Sobre Tiempos feroces y otras consideraciones

27/08/2021

Imagen de la portada del libro Tiempos Feroces, editado por Kalathos ediciones

 

A propósito del último libro de Leonardo Padrón, Tiempos feroces, Enrique Moya echa un vistazo crítico a la crónica como elemento fundamental del periodismo, la historia y la literatura. También reflexiona sobre el rol del escritor como articulador del relato de una época y sugiere lecturas adicionales para tener una visión de los tiempos que corren.

 

Sensacional cuando salió en la madrugada
A mediodía ya noticia confirmada
Y en la tarde materia olvidada

Periódico de ayer, Héctor Lavoe

 

Si bien las metodologías de las ciencias sociales tardan largos periodos en cambiar sus técnicas de investigación, prácticas y costumbres, ya puede percibirse que, en poco menos de dos décadas, se han desarrollado formas endebles –en cuanto a garantizar la veracidad de las fuentes– de formular la verdad y, por tanto, puede que el relato a futuro de esta época se encuentre comprometido. Esto es, que los sucesos que marcan los hitos fundamentales de la civilización, y que quedaban para ser formateados y etiquetados a posteriori por los historiadores en exclusiva, hoy, por desgracia, están puestos en cuestión debido a la tecnología de las redes sociales, los buscadores de internet y las tergiversaciones que –“por razones dramáticas”– hacen los guionistas de Netflix o Hollywood sobre la verdad y los acontecimientos, paradigmas esenciales para que el relato de la Historia (con mayúscula) sea confiable.

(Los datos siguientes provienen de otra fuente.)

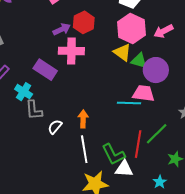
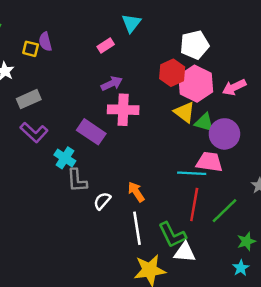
red hexagon: (84, 22) -> (172, 73), moved
orange arrow: (83, 119) -> (136, 192), turned -36
red line: (138, 144) -> (194, 205), moved
cyan star: (160, 182) -> (241, 268), moved

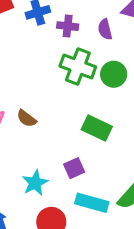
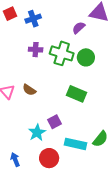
purple cross: (68, 26) -> (36, 50), moved
purple semicircle: (105, 29) -> (79, 28), turned 64
purple square: (74, 168) -> (55, 122), moved

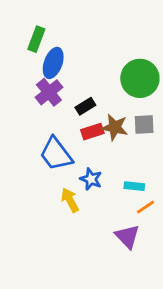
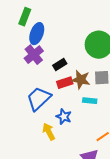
blue trapezoid: (56, 154) -> (39, 99), turned 84
cyan rectangle: (134, 186) -> (90, 101), moved

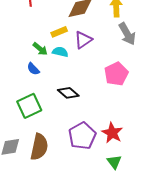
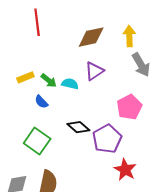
yellow rectangle: (59, 32) -> (25, 77), moved
green square: (29, 106) -> (37, 141), turned -30
purple pentagon: (82, 136) -> (107, 139), moved

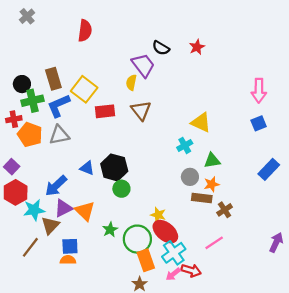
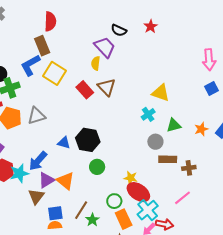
brown rectangle: (53, 79) -> (42, 46), moved
blue L-shape: (59, 106) -> (30, 65), moved
red rectangle: (105, 111) -> (85, 90), moved, turned 60
orange star: (212, 184) -> (201, 129), moved
green circle: (121, 189) -> (97, 167), moved
cyan star: (34, 210) -> (19, 173), moved
brown cross: (225, 210) -> (189, 168), turned 32
green star: (110, 230) -> (92, 220), moved
green circle: (137, 239) -> (114, 201), size x0.6
brown line: (30, 247) -> (81, 210), moved

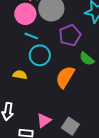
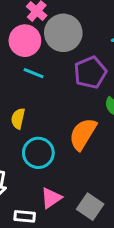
cyan circle: (40, 55) -> (38, 153), moved
yellow semicircle: (20, 75) -> (18, 119), moved, turned -88

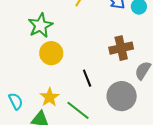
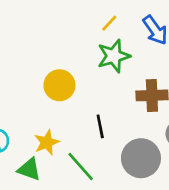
green star: (40, 25) -> (114, 56), moved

En este espacio entre versión oficial, verdad objetiva, el hecho sucedido sin ningún género de dudas y el historiador, los periodistas quedan más o menos ubicados en la condición de relatores del cuento corto de la contemporaneidad, materia prima, entre otros elementos documentales, para posterior estudio e interpretación de la experticia historiográfica: “La noticia es el primer borrador de la historia” (News is only the first rough draft of history), es a Alan Barth, editor del Washington Post, a quien se le atribuye en primera instancia esta observación. Los pensadores franceses de la comunicación deducían que el rigor científico –la distancia crítica que otorga el paso del tiempo– no era exigible al periodista por la naturaleza misma de su oficio: registrar el día a día, relatar el corto plazo, por lo general sin espacio suficiente para ver el panorama completo que, en teoría, sí posee un profesional de la historia: “Historiadores de lo inmediato” (Historien de l’immédiat) en palabras de Paul Nizan, agudo analista del ejercicio periodístico en su libro Chronique de septembre y cita repetida por Jean-Noel Jeanneney en diversas intervenciones; no estaría de más añadir que, en el sentido opuesto, Jean-François Soule exponía la contradicción existente entre  “lo inmediato” y la historia, pues lo primero carece de lo que a la segunda le sobra: el factor paso del tiempo.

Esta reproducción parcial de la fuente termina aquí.